Problem details →
Go through the records and restate them word for word, omitting images.

---

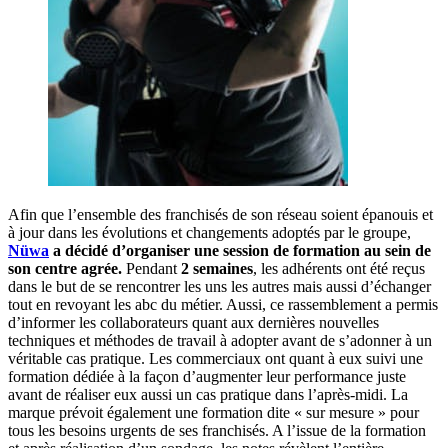
Afin que l’ensemble des franchisés de son réseau soient épanouis et
à jour dans les évolutions et changements adoptés par le groupe,
Nüwa
a décidé d’organiser une session de formation au sein de
son centre agrée.
Pendant
2 semaines
, les adhérents ont été reçus
dans le but de se rencontrer les uns les autres mais aussi d’échanger
tout en revoyant les abc du métier. Aussi, ce rassemblement a permis
d’informer les collaborateurs quant aux dernières nouvelles
techniques et méthodes de travail à adopter avant de s’adonner à un
véritable cas pratique. Les commerciaux ont quant à eux suivi une
formation dédiée à la façon d’augmenter leur performance juste
avant de réaliser eux aussi un cas pratique dans l’après-midi. La
marque prévoit également une formation dite « sur mesure » pour
tous les besoins urgents de ses franchisés. A l’issue de la formation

---

Completed exercise →
Afin que l’ensemble des franchisés de son réseau soient épanouis et
à jour dans les évolutions et changements adoptés par le groupe,
Nüwa
a décidé d’organiser une session de formation au sein de
son centre agrée.
Pendant
2 semaines
, les adhérents ont été reçus
dans le but de se rencontrer les uns les autres mais aussi d’échanger
tout en revoyant les abc du métier. Aussi, ce rassemblement a permis
d’informer les collaborateurs quant aux dernières nouvelles
techniques et méthodes de travail à adopter avant de s’adonner à un
véritable cas pratique. Les commerciaux ont quant à eux suivi une
formation dédiée à la façon d’augmenter leur performance juste
avant de réaliser eux aussi un cas pratique dans l’après-midi. La
marque prévoit également une formation dite « sur mesure » pour
tous les besoins urgents de ses franchisés. A l’issue de la formation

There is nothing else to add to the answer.